May 2, 2018 | 11:41 PM - Posted by Paul A. Mitchell (not verified)

Photos of Enterprise M.2 Optane SSDs are here:

https://www.anandtech.com/show/12562/intel-previews-optane-enterprise-m2...

https://images.anandtech.com/doci/12562/imgp0710_678x452.jpg

May 2, 2018 | 01:28 PM - Posted by Anonymous### (not verified)

ahahahahahahah

LEDs before SPECs.

I bet this is marketed towards gaming intel consumers on sudoku watch. Which month of this year is this getting obsolete?

May 2, 2018 | 05:19 PM - Posted by Allyn Malventano

The LEDs are admittedly a bit silly, but this does remain the highest performing (all but sequential) and highest endurance client SSD available.

May 2, 2018 | 03:44 PM - Posted by Dark_wizzie

I'll wait until 960gb capacity is under $1000 used AND is in 2.5in form factor. So I'll be waiting a while.

May 2, 2018 | 03:54 PM - Posted by sircod

2.5in form factor for Optane? You mean with slow-ass SATA or non-existent U.2?

May 2, 2018 | 05:04 PM - Posted by Allyn Malventano

U.2 on desktop is a bit of an issue without cases that offer direct airflow across the bottom of the SSD (heatsink area). Drives that draw >10W in U.2 form factor will cook when left in stagnant air. That's if you even have the U.2 port in the first place. If not then you have to get creative with adapters...

May 2, 2018 | 10:12 PM - Posted by dstanding (not verified)

Well regarding the connector, it's pretty straightforward...either 8639 -> 8643, or 8639 -> 8643 -> M.2.

I can't really think of a platform on which NVMe would be reasonable which doesn't have at least an M.2 slot.

May 2, 2018 | 06:05 PM - Posted by dAvid (not verified)

can we have some real world testing please?

e.g. app loading, Windows boot times

May 3, 2018 | 10:10 AM - Posted by Anonymous2 (not verified)

Spoiler: it will be really fast, but will only "feel snappier".

May 3, 2018 | 05:42 PM - Posted by Allyn Malventano

You're at the point of diminishing returns over a 970 / 960 in boot times and most applications loads (see the mixed burst read service time results for that).

May 4, 2018 | 08:25 AM - Posted by luckz (not verified)

According to 900P owner forum posts, it makes things like Regedit search or loading icons instant, and in those regards is a visible improvement over high-end NVMe NAND SSDs.

On the other hand, I have no idea how one would benchmark that beyond the classic 4k random QD1/QD2.

June 7, 2018 | 05:05 AM - Posted by Allyn Malventano

4K random read at low QD is exactly how you test for that, and the Optane parts crush those particular tests.
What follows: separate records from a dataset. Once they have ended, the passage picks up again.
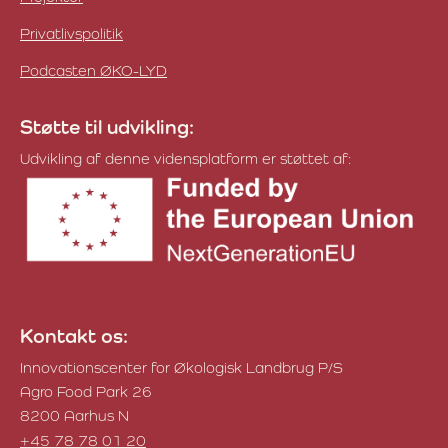
Privatlivspolitik
Podcasten ØKO-LYD
Støtte til udvikling:
Udvikling af denne vidensplatform er støttet af:
Kontakt os:
Innovationscenter for Økologisk Landbrug P/S
Agro Food Park 26
8200 Aarhus N
+45 78 78 01 20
It's just that most typical software hasn't caught up to the potential just yet.

May 2, 2018 | 07:45 PM - Posted by pdjblum

gave up thinking that these ultra fast drives, including the 970 and 960 pro and evos, are worth all that extra cash when i was able to buy the micron 2TB ssd with endurance of 400TB for $318, .159/GB on amazon

i doubt i will notice the difference

here is the link for the pragmatic or poor or both:

https://www.amazon.com/dp/B01LB05YOO/?coliid=I122MGZXIHO222&colid=TB86CX...

hope this helps some of you

May 4, 2018 | 08:26 AM - Posted by luckz (not verified)

It was even on sale for $270 the other day (USA only Rakuten seller).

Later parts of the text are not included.